Having done this, I attempted to plot them on a graph, but the peak widths were so narrow that it made producing the graph difficult. Still, there was an interesting relationship in that the first peak was the highest, the second was less large and the third the shortest. I guess there must be a reason for this.

Using the exact location of the peaks and the known wavelength of the X-ray emissions, this enabled us to calculate the spacing between the sodium and chlorine ions, an amazing phenomenon. All three answers should be more or less the same, since they are talking about the same things. The first two were virtually identical, the third less so, but I had expected there would be a larger margin of error.

Having calculated that the distance between the ions was around 0.280 nanometres, I was keen to compare this with the 'accepted' figure - this turns out to be 0.282 nanometres.

To place a nanometre in context, there are 1,000,000,000 of them in a metre. Small!

Then after being given a couple of critical pieces of information, we were able to calculate the mass of a single 'cube' of sodium chloride (the sodium and the chlorine ions are arranged in a virtually perfect cubic structure). Knowing the mass, and having spent all day calculating the distance between the ions, this enabled us to calculate the density of the sample.

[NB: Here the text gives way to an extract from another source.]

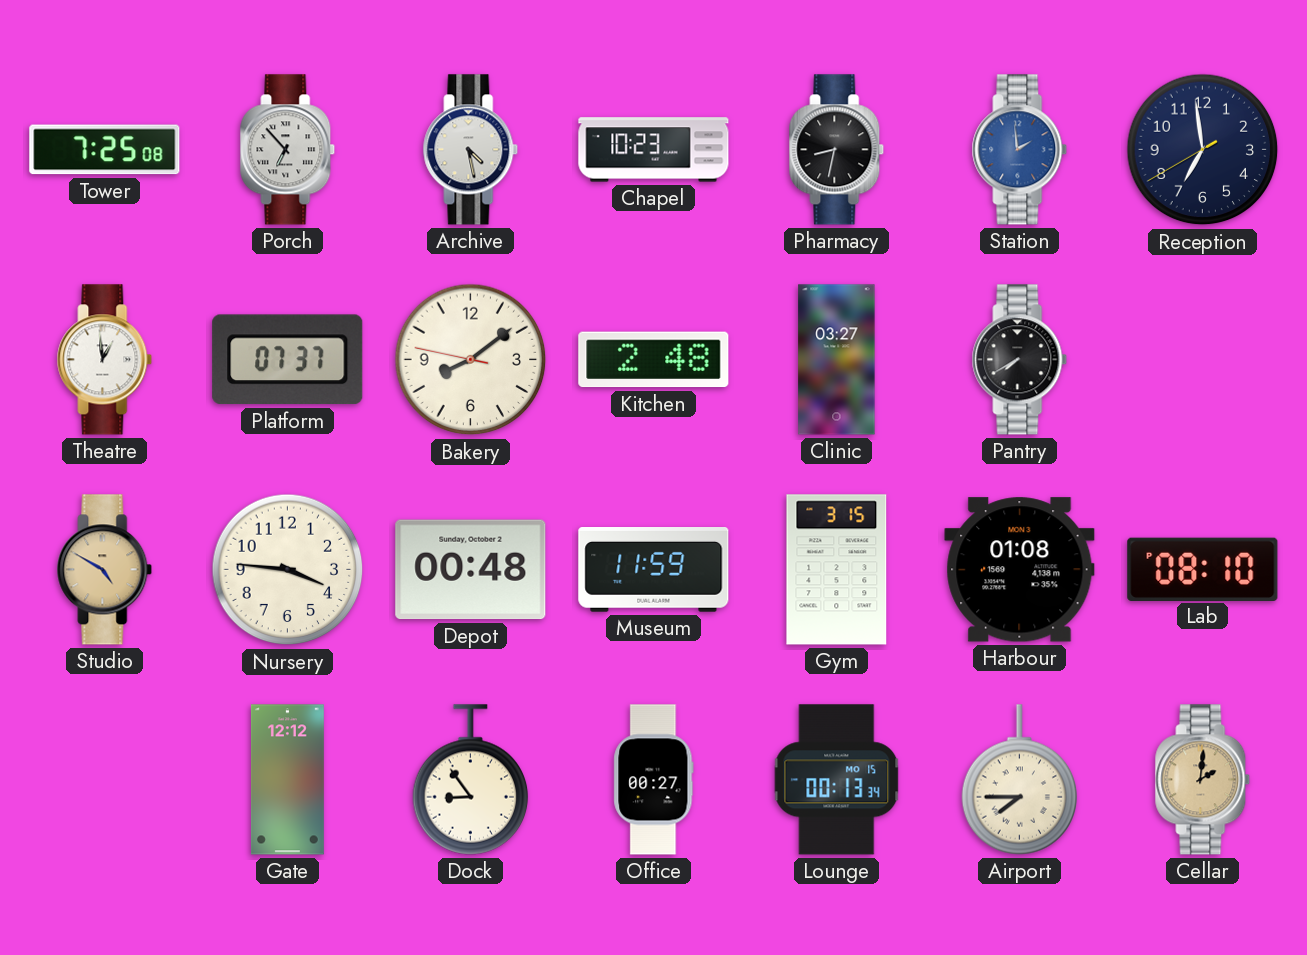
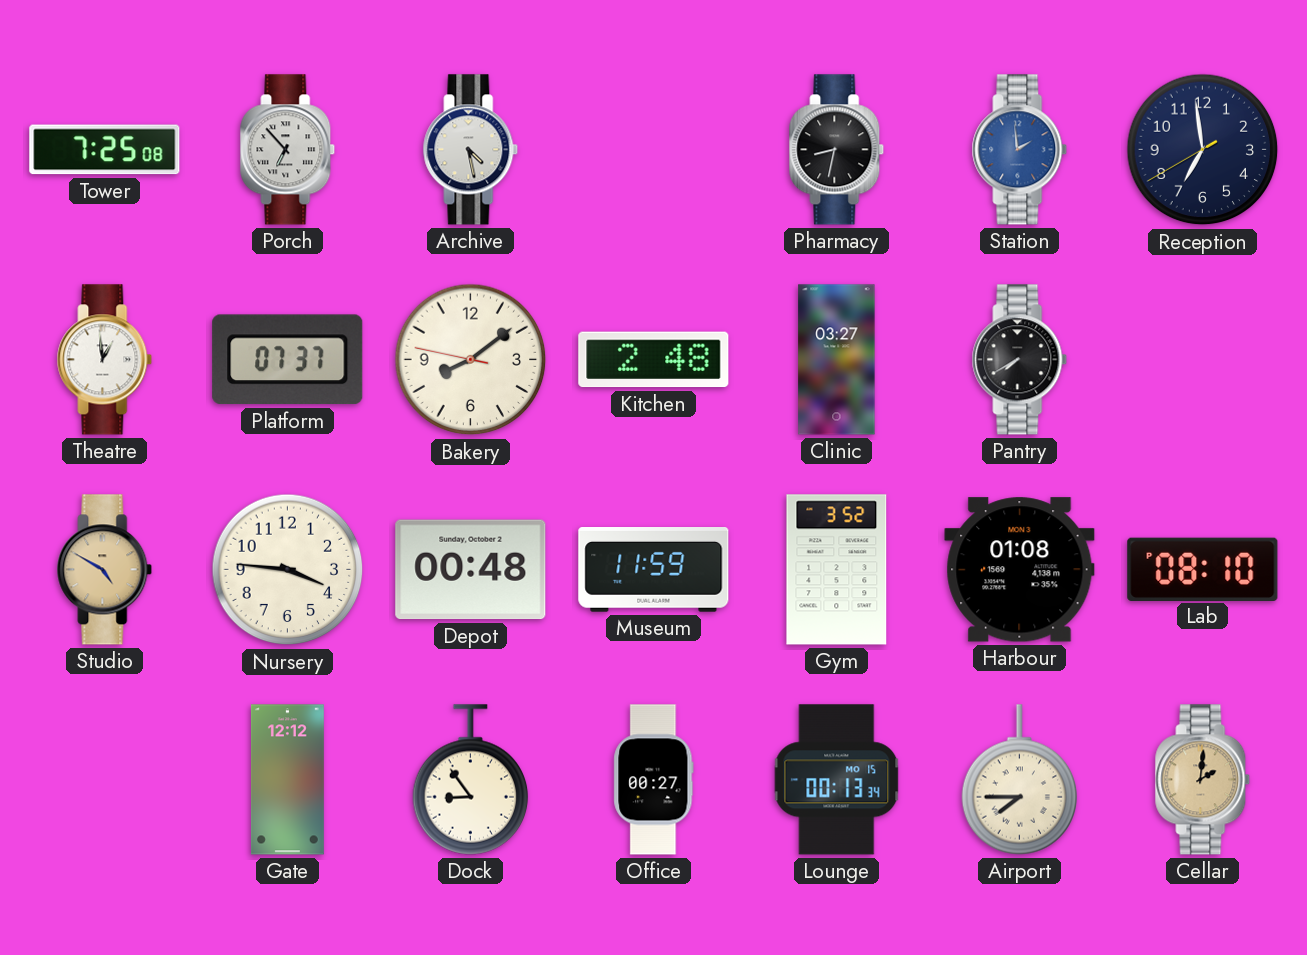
Chapel: 10:23 -> none
Gym: 3:15 -> 3:52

This turned out to be 2210 kg per cubic metre, within 2% of the accepted figure of 2165 kg per cubic metre. Very happy with that result!

Tim and I then moved onto the next 'short' experiment, concerned with measuring the speed of sound in air. This deceptively simple experiment is done in an interesting way. Using an oscilloscope to examine the wave of a pure note inside a tube (with a small speaker at one end, and a microphone at the other), we examined the way that moving the two closer or further apart caused the detected sound to shift in and out of phase with the original signal. By working out the distance needed to shift the sound a complete wavelength, this enabled us to compute the speed of sound - our figure was within 1% of the accepted figure.

Lissajous figures.

We switched the oscilloscope so that the timebase wasn't just a linear progression but used the detected sound as its input. Consequently, depending on the comparative amplitude and phase variance you get anything from diagonal lines to elipses. We examined the difference between the shapes generated when the signals were fully in phase, fully out of phase, and gradations inbetween.

This brought us neatly to 5.30pm.

Walked back up the damn hill and stood outside the dining hall, waiting for it to open.

I opted for a very competent chicken chasseur, and had a long and extremely pleasant conversation with Alex and Dave, about all sorts of things. It's the first time that I've taken an hour to finish dinner.

Alex and Dave, sharing a joke

Dave and Alex agreed to meet one another in the bar to talk about a Compton scattering equation that they were having difficulty with, and I said I would meet them. I rang home, and had a longer than expected chat with Alan, which was wonderful.

When I got to the bar, Dave was just leaving, to go to the guest lecture, given by one of our tutors, Nick Braithwaite. He's the one who sounds like a cross between Michael Parkinson and Peter Allis. I didn't really fancy this, so I stayed in the pub, and chatted with Alex for about an hour. He is a fascinating young man, and I very much hope that we stay in touch after the end of the course.

He lives in Budleigh Salterton, not a million miles away from my parents. Perhaps the next time we are down in that neck of the woods, Alan and I might call on him.

Alex bought me a pint (he rarely drinks; I admire his self-restraint!) and we chatted about subjects as varied as parenthood, religion, the OU, holidays, and school bullies.

I wanna take you to a Grey bar...

I resisted the temptation to buy a bottle of wine and take it back to my room. I have no intention of having a hangover in tomorrow's penultimate lab session, nor of being incapable of drinking alcohol for Thursday night's end of residential disco, which I believe is at Collingwood College next door.